Cloudflare Durable Objects (edge approach):
  Per room (Durable Object): handles all connections in that room
  Scales per-room, not per-server
  Zero ops overhead

AWS API Gateway WebSockets:
  Serverless, pay per message
  Scales automatically
  Connection IDs stored in DynamoDB
  Lambda handles each event

AWS API Gateway WebSocket Pattern

typescript// Lambda handler for WebSocket events
export const handler = async (event: APIGatewayProxyEvent) => {
  const { connectionId, routeKey } = event.requestContext;
  const domain = event.requestContext.domainName;
  const stage = event.requestContext.stage;

  const api = new ApiGatewayManagementApiClient({
    endpoint: `https://${domain}/${stage}`,
  });

  switch (routeKey) {
    case '$connect':
      await dynamo.put({ TableName: 'connections', Item: { connectionId } }).promise();
      break;

    case '$disconnect':
      await dynamo.delete({ TableName: 'connections', Key: { connectionId } }).promise();
      break;

    case 'message':
      const body = JSON.parse(event.body!);
      const connections = await dynamo.scan({ TableName: 'connections' }).promise();

      // Broadcast to all connections
      await Promise.allSettled(
        connections.Items!.map(({ connectionId: cid }) =>
          api.send(new PostToConnectionCommand({
            ConnectionId: cid,
            Data: JSON.stringify(body),
          }))
        )
      );
      break;
  }

  return { statusCode: 200 };
};

Interview Questions

Q: Why can't you horizontally scale WebSocket servers without extra coordination? WebSocket connections are stateful — a client is connected to a specific server instance. If Client A is on Server 1 and Client B is on Server 2, a message from A to B requires Server 1 to coordinate with Server 2. Without coordination (Redis pub/sub, message broker), the message is lost.

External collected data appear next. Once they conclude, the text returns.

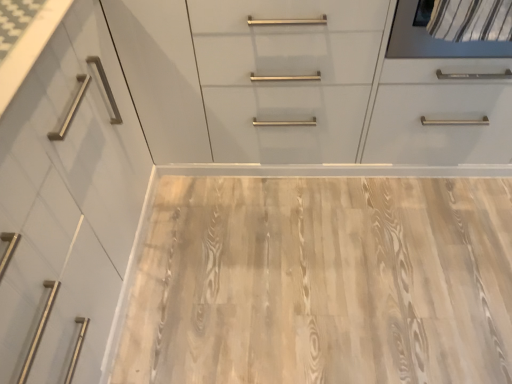 Question: Does white glossy cabinet at upper center have a larger size compared to light wood/texture plywood at center?

Choices:
 (A) no
 (B) yes

Answer: (B)

Question: From a real-world perspective, is white glossy cabinet at upper center beneath light wood/texture plywood at center?

Choices:
 (A) yes
 (B) no

Answer: (B)

Question: Is white glossy cabinet at upper center shorter than light wood/texture plywood at center?

Choices:
 (A) yes
 (B) no

Answer: (B)

Question: Is white glossy cabinet at upper center completely or partially outside of light wood/texture plywood at center?

Choices:
 (A) no
 (B) yes

Answer: (B)

Question: Is white glossy cabinet at upper center oriented towards light wood/texture plywood at center?

Choices:
 (A) yes
 (B) no

Answer: (A)

Question: Does white glossy cabinet at upper center have a smaller size compared to light wood/texture plywood at center?

Choices:
 (A) yes
 (B) no

Answer: (B)

Question: Is light wood/texture plywood at center not inside white glossy cabinet at upper center?

Choices:
 (A) no
 (B) yes

Answer: (B)

Question: Is light wood/texture plywood at center positioned before white glossy cabinet at upper center?

Choices:
 (A) no
 (B) yes

Answer: (A)

Question: Could you tell me if light wood/texture plywood at center is turned towards white glossy cabinet at upper center?

Choices:
 (A) no
 (B) yes

Answer: (A)

Question: From the image's perspective, is light wood/texture plywood at center beneath white glossy cabinet at upper center?

Choices:
 (A) yes
 (B) no

Answer: (A)

Question: Is light wood/texture plywood at center facing away from white glossy cabinet at upper center?

Choices:
 (A) no
 (B) yes

Answer: (A)

Question: From a real-world perspective, is light wood/texture plywood at center located higher than white glossy cabinet at upper center?

Choices:
 (A) no
 (B) yes

Answer: (A)

Question: Considering the positions of light wood/texture plywood at center and white glossy cabinet at upper center in the image, is light wood/texture plywood at center wider or thinner than white glossy cabinet at upper center?

Choices:
 (A) wide
 (B) thin

Answer: (A)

Q: What is the Socket.IO Redis adapter and how does it work? It replaces Socket.IO's in-memory event bus with Redis Pub/Sub. When you call io.to(room).emit(event, data), instead of only broadcasting to local connections, it publishes to a Redis channel. All other server instances are subscribed to that channel, receive the message, and forward it to their local connections in the same room. Transparent to application code.

Q: What are the trade-offs of sticky sessions vs Redis pub/sub? Sticky sessions (IP hash or cookie-based routing) send the same client to the same server — simpler, no Redis needed, but breaks when a server restarts (all its clients reconnect to different servers, causing brief spike), and doesn't solve cross-server messaging. Redis pub/sub solves cross-server messaging and handles server restarts gracefully, but adds Redis as a dependency and latency (~1ms per cross-server message).

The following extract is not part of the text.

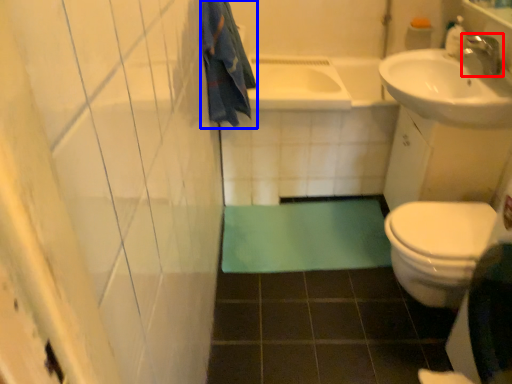 Question: Among these objects, which one is farthest to the camera, tap (highlighted by a red box) or bath towel (highlighted by a blue box)?

Choices:
 (A) tap
 (B) bath towel

Answer: (A)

Q: How do you handle WebSocket connections when a server restarts (rolling deploy)? Socket.IO clients automatically reconnect with exponential backoff. The client reconnects to a potentially different server (if no sticky sessions). With the Redis adapter, room memberships are re-joined on reconnect. Buffer recent messages in Redis and let clients request missed messages on reconnect (using a since cursor or last event ID).